Ratzinger era un esgrimista intelectual, un erudito accesible, un democristiano arquetípico que conjugaba sus convicciones conservadoras con un Estado constitucional de derecho. Pero su valor no se limita a la pluma y las aulas: el Papa emérito también requirió valentía para impulsar que los procesos contra sacerdotes pederastas adquiriesen un carácter civil y judicial. Asimismo, demostró coraje al buscar mayor transparencia en las finanzas de la Santa Sede, en sus ingresos e inversiones. Para entender una frustrante falta de resultados y cambios de lenta velocidad, necesitamos recordar lo que el internacionalista Maurice Pernot escribió, en 1924: “el Papa es el gobernante más absoluto y, al mismo tiempo, el menos independiente”.
Otra lección de la vida política de Benedicto XVI es la importancia de la cautela, de calcular las consecuencias antes de llevar a cabo cualquier acción. Ratzinger fue poco cauteloso, sus acciones y declaraciones llegaron a desatar verdaderas crisis en el Vaticano, justamente por la incapacidad de entender que la voz de un Papa no es la voz de un profesor o de cualquier obispo.
El Papa causó protestas en el mundo islámico con el torpemente redactado discurso de Ratisbona; causó escozor en la comunidad judía cuando reestableció la posibilidad de celebrar misa bajo el rito tridentino, que ruega por el pueblo que mandó a Cristo al Gólgota y causó el enojo de los grupos más afines a las reformas del Concilio Vaticano II cuando levantó la excomunión impuesta a cuatro obispos nombrados por Marcel Lefevbre, férreo opositor cismático al Concilio. El ejercicio del poder requiere preparación técnica, pero también oficio político; parafraseando al propio Ratzinger, es necesario recordar que la política sin razón es siempre indeseable, pero la razón sin política puede resultar contraproducente. Hay que decirlo: un pontificado técnicamente robusto, pero políticamente débil.

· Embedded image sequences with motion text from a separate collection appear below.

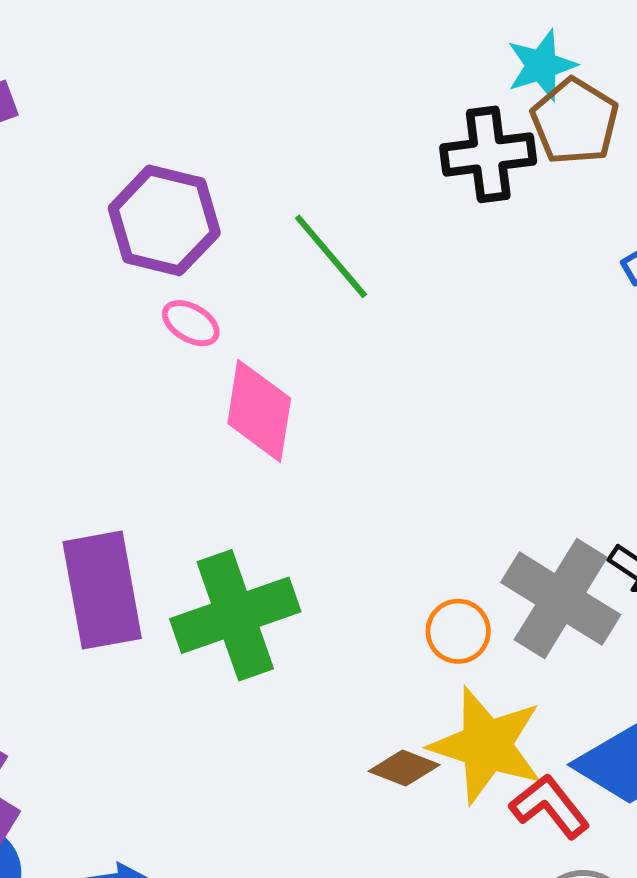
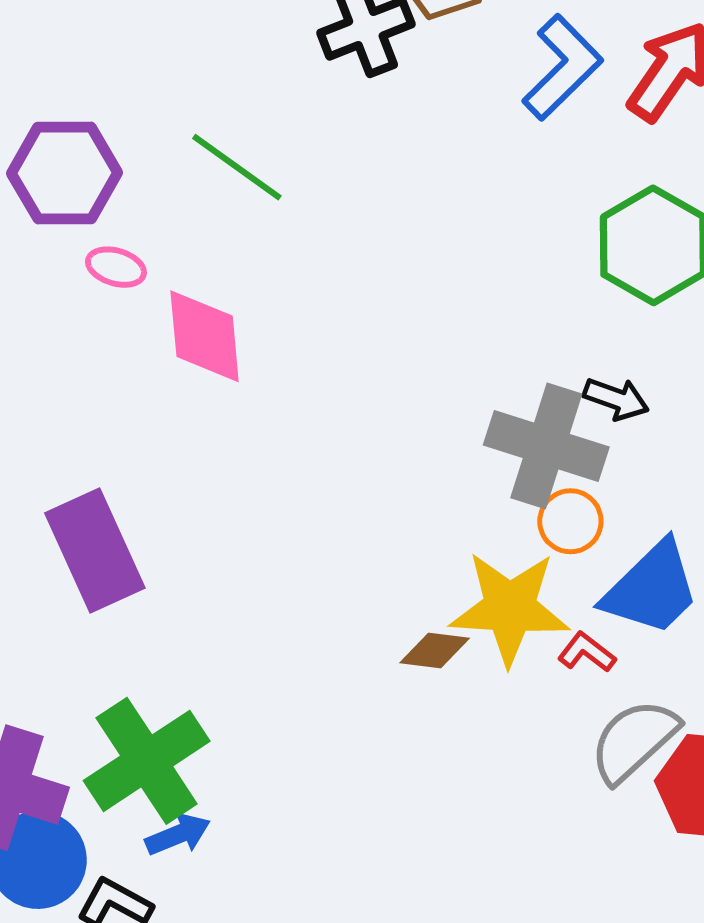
green cross: (235, 615) -> (147, 761), moved
orange circle: (458, 631) -> (570, 521), moved
red L-shape: (550, 806) -> (587, 652), size x0.7

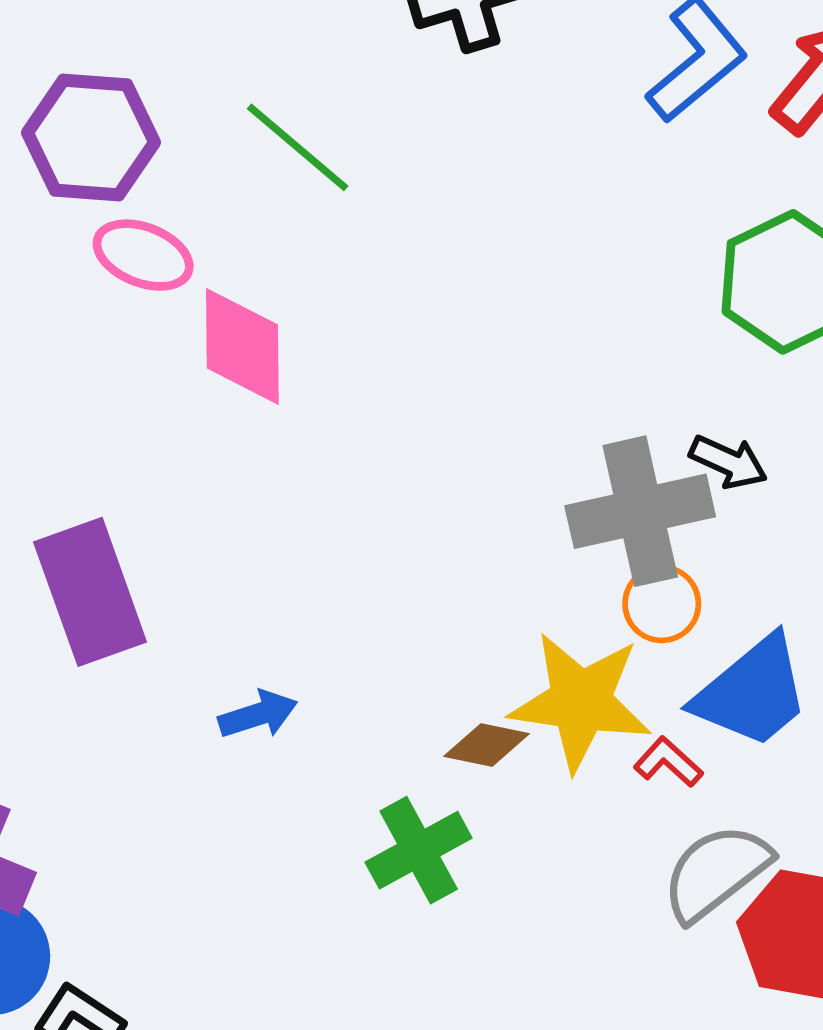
pink ellipse: (116, 267) -> (143, 255), size x1.4
gray cross: (546, 446) -> (640, 511), turned -35
green cross: (147, 761) -> (419, 850), moved, size x0.7
blue arrow: (178, 834) -> (258, 714), moved

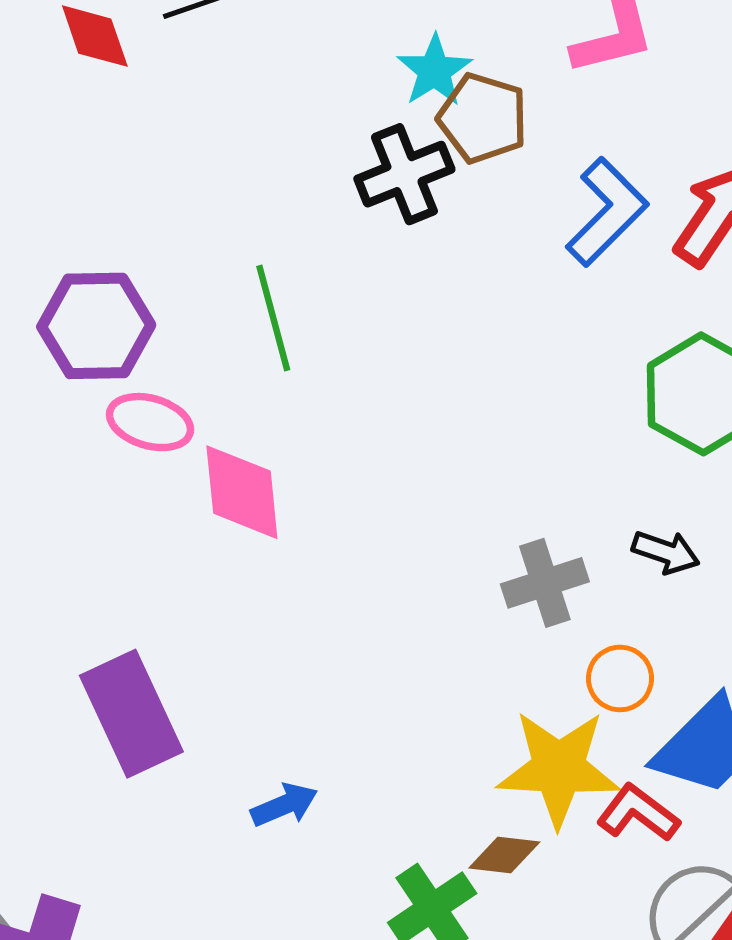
green line: (298, 147) -> (273, 318), turned 40
gray cross: (640, 511) -> (545, 583), moved, size x0.7
brown diamond: (487, 745) -> (504, 855), moved
red L-shape: (668, 762) -> (638, 813), size x1.4

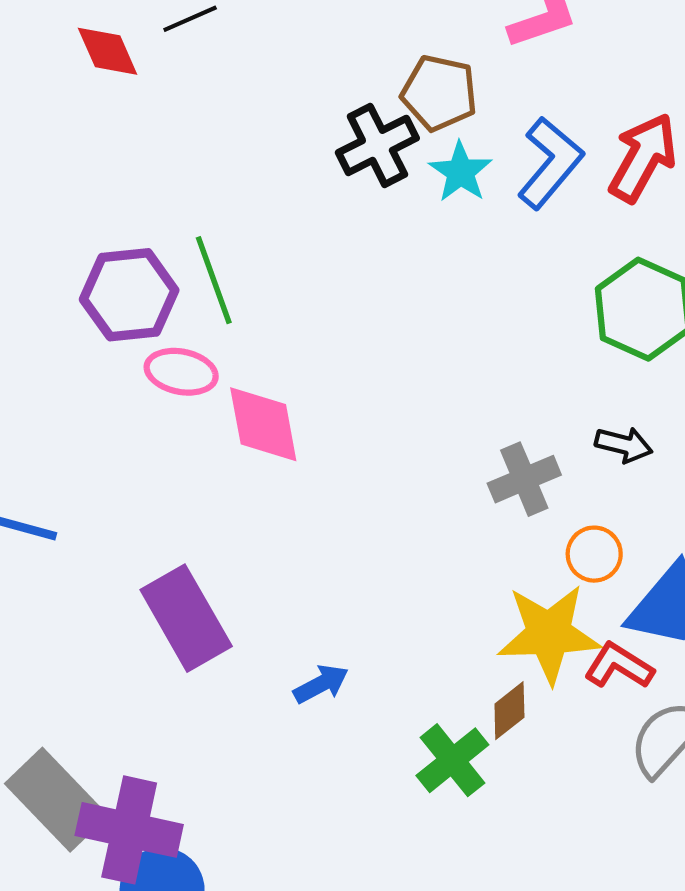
cyan star: (434, 71) -> (460, 172), moved
green line: (273, 318) -> (214, 280), moved
brown diamond: (504, 855) -> (509, 711), turned -40

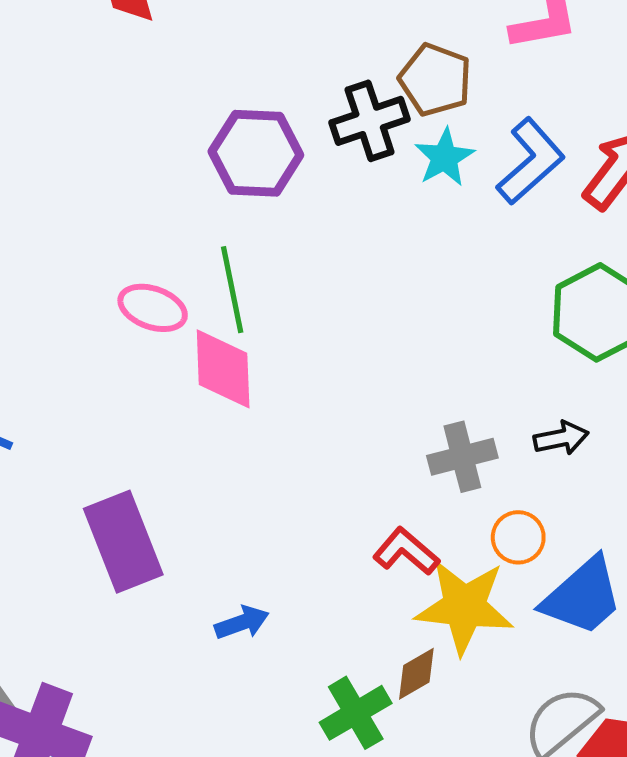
green line: (214, 280) -> (232, 290), moved
purple hexagon: (129, 295) -> (256, 153), moved
black arrow: (624, 445) -> (561, 438), turned -34
red L-shape: (619, 666) -> (406, 551), moved

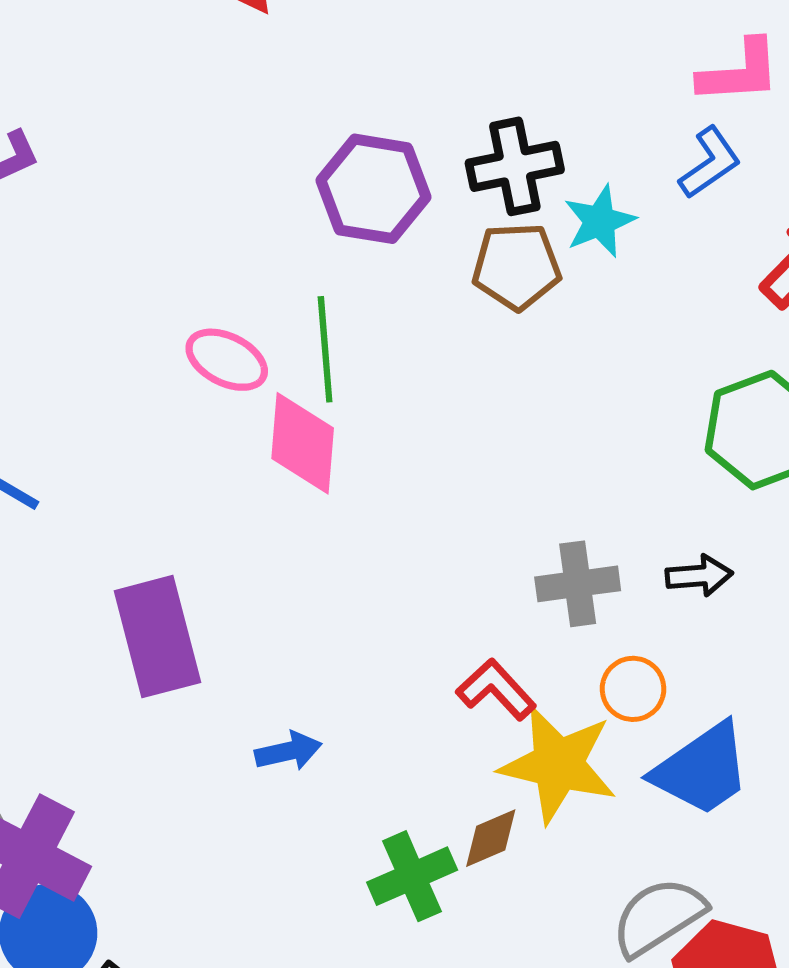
brown pentagon: (435, 80) -> (516, 266), moved, turned -30
blue L-shape: (531, 161) -> (710, 163), moved, size x0.7

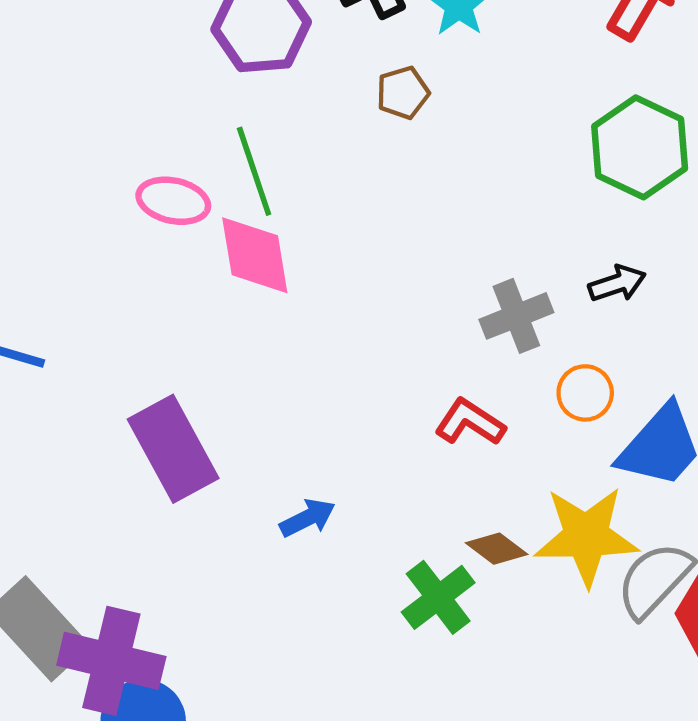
brown pentagon: (516, 266) -> (403, 93), moved, size x0.7
yellow star: (558, 764) -> (586, 536), moved
brown diamond: (491, 838) -> (497, 549), turned 74

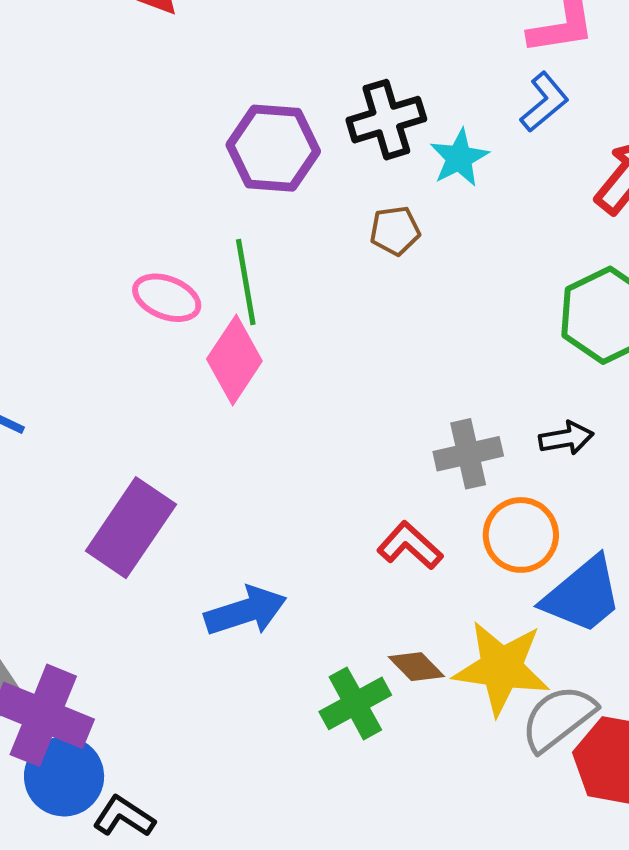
pink diamond: (255, 255) -> (234, 360), turned 34
orange circle: (585, 393) -> (521, 535), size x1.4
purple rectangle: (173, 449) -> (131, 528), turned 54
blue arrow: (308, 518) -> (246, 611), size x1.5

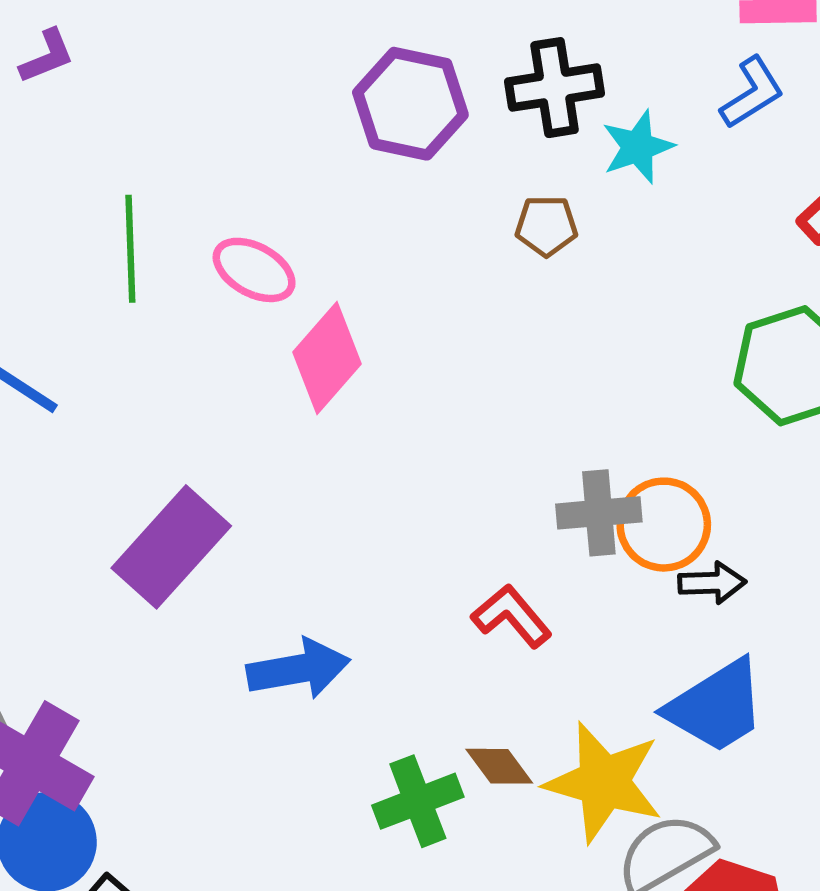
green line: (246, 282) -> (130, 249), moved
black arrow: (566, 438) -> (712, 583), moved
orange circle: (521, 535) -> (664, 525), moved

Finalmente, Benedicto fue un hombre honesto: cuando supo que sus fuerzas físicas e intelectuales ya no eran suficientes para encarar los enormes desafíos de la Iglesia, decidió renunciar al ministerio petrino. La honestidad radica entonces en actuar conforme a lo que se espera de uno: si las condiciones individuales -técnicas, morales y hasta físicas- no están a la altura del cargo, entonces es tan importante hacerse a un lado como fue importante haber dado un paso al frente. La honestidad en el deber es quizá la lección más trascendente de su pontificado; pensemos un momento cómo sería nuestra clase política si tuviera ese nivel de congruencia.